White House Budget Director Jacob “Jack”  Lew on Tuesday warned that Republican lawmakers’ willingness to provoke budget crises would greatly complicate efforts this fall as the Obama administration and Congress to negotiate an economic stimulus package and long-term deficit reduction.

Lew, the director of the Office of Management and Budget, told a government advocacy organization that in 30 years of public service, he hasn’t seen a more divisive, partisan, and anti-government political atmosphere in Washington. “And right now, looking at the political debate, there is unfortunately on the part of some a willingness to really force crises – to drive the car to the edge if not off the cliff. We have seen it in a willingness to shut down the government or to run the risk of default, and to run the government by ultimatum as opposed to negotiations.”

Speaking the morning after the Senate and House reached agreement on spending policy  to  once again avert a government shutdown and assure a continued flow of federal emergency disaster assistance, Lew warned that Republicans and Democrats alike are contributing  to voter contempt for Washington. “People are frustrated with gridlock, they’re frustrated with political positioning when it doesn’t look like Washington is dealing with the problems that they are facing -- from an economy that’s not growing fast enough to aging infrastructure that everyone in their communities sees the need for us to be dealing with,” he said.

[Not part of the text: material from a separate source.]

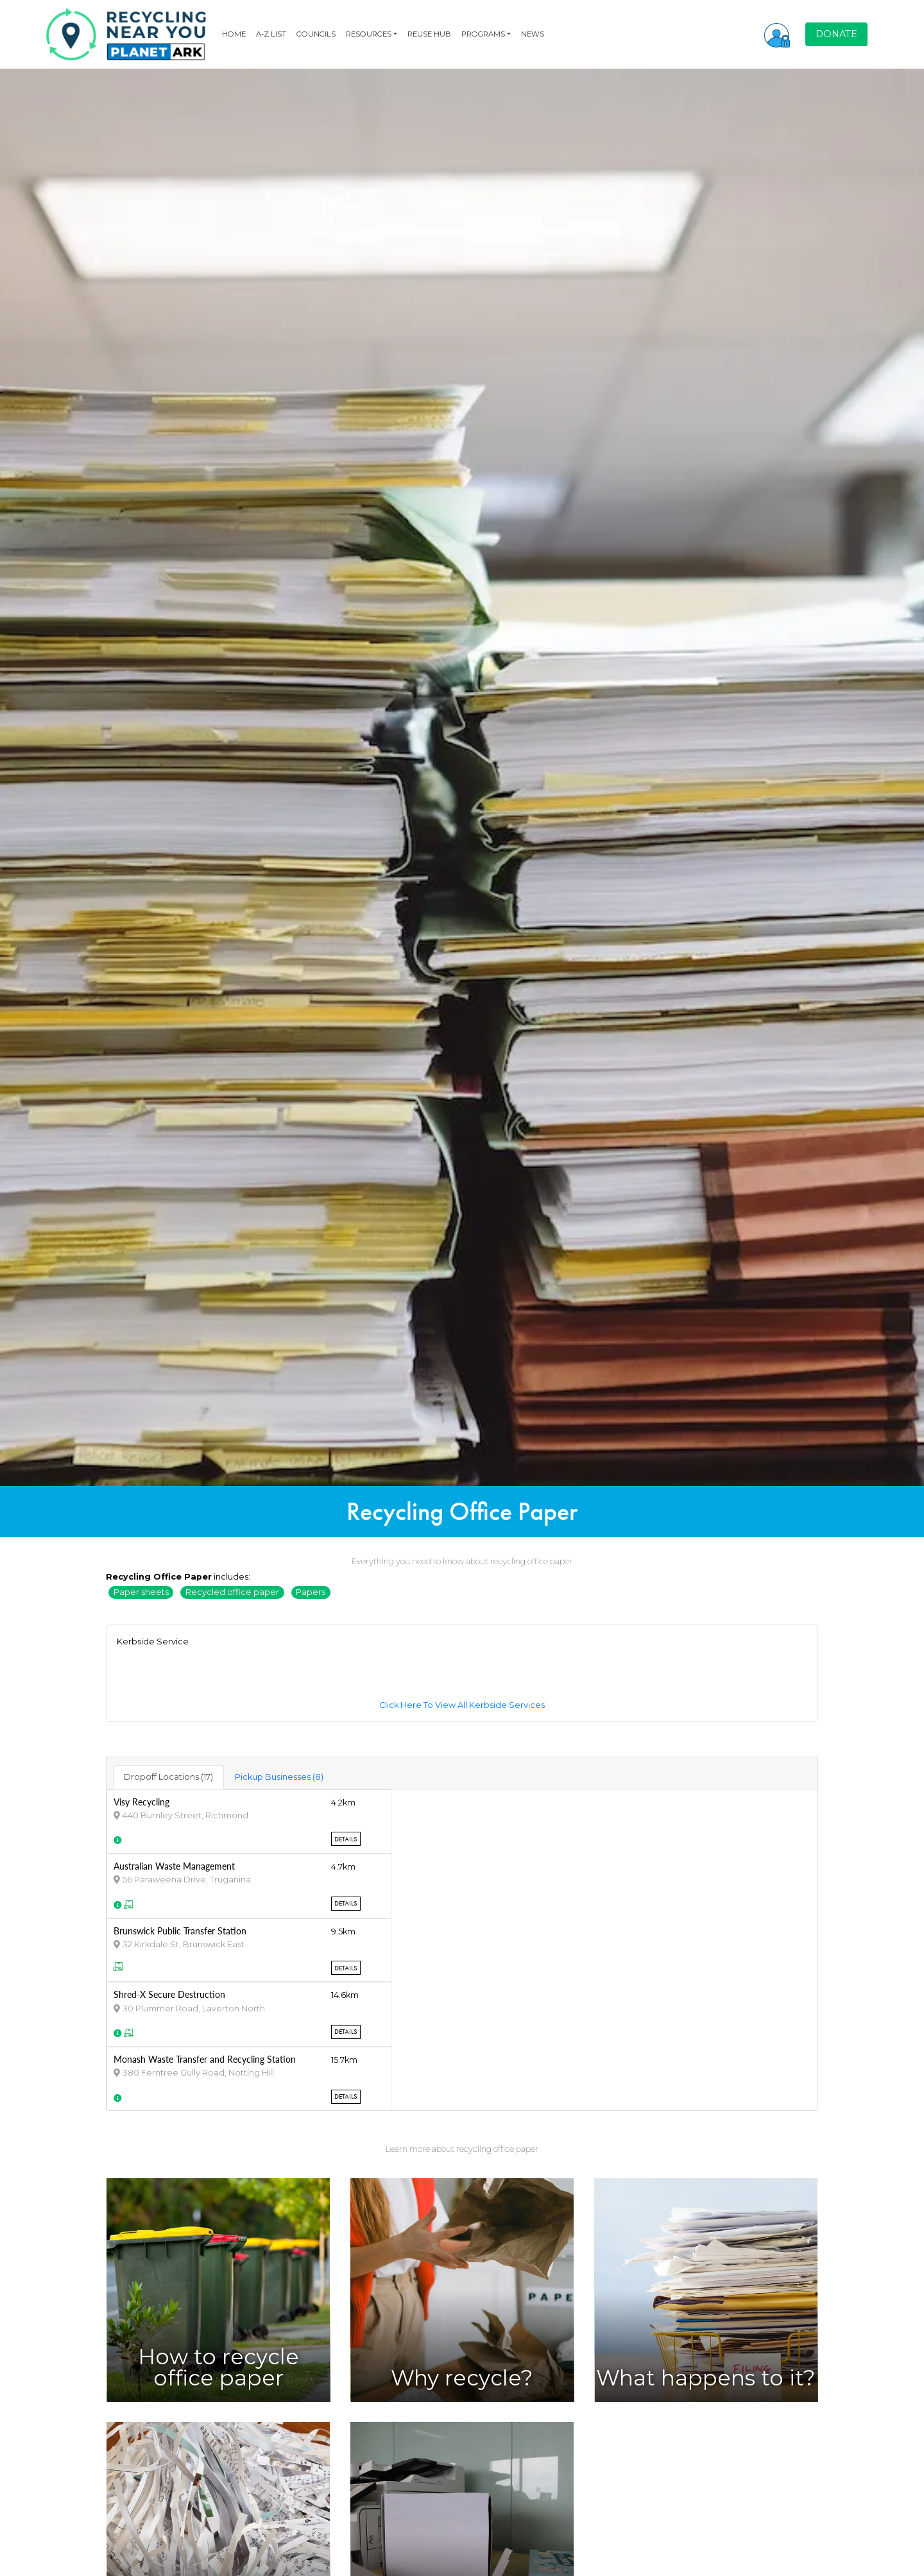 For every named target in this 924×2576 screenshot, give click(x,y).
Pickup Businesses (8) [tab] (279, 1777)
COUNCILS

The typically even-keeled Lew’s sharp rhetoric largely echoes that of President Obama, who has been campaigning throughout he country for his new jobs-creation package and deficit reduction proposals. A bipartisan congressional “Super Committee” has been charged with coming up with recommendations for $1.5 trillion of long-term deficit reduction by Thanksgiving, but the conflicting requirements of Obama and House Speaker John Boehner, R-Ohio, may make  it impossible for the joint House-Senate panel to reach agreement.

Boehner and other GOP leaders have sharply criticized Obama’s fiscal and economic policies as wrong-headed for attempting to raise taxes to finance his jobs initiatives when they say that will only discourage economic expansion. Republican leaders are pressing for a deficit reduction package almost completely reliant on cuts in entitlements and other government programs, while Obama and Democratic leaders say there must be a balance of spending reductions and tax increases.

Asked whether he was skeptical the joint committee would reach a consensus, Lew told The Fiscal Times: “I think that the 12 members of the Super Committee understand the importance of the challenge they are undertaking. They’re putting the time into figuring out how they can work together and how they define the options. And I think we all need to give them some time and some space to get that worked out.”

Lew addressed a conference sponsored by the Partnership for Public Service, a government advocacy group that released a study providing recommendations for Congress, the administration, and agency leaders on how best to achieve budget savings based on sound public policy.

The report, “Making Smart Cuts,” produced in conjunction with the Booz Allen Hamilton consulting firm, reviewed the Clinton-Gore administration’s National Performance Review effort and congressional Republicans’ large-scale, government wide reforms, and downsizing throughout the 1990s.  Those initiatives largely hinged on across-the-board budget and program cuts, reductions in administrative costs, forced layoffs, consolidation or centralizing functions, “reengineering the delivery of services, heavy investment in information technology, and outsourcing of government activities to contractors.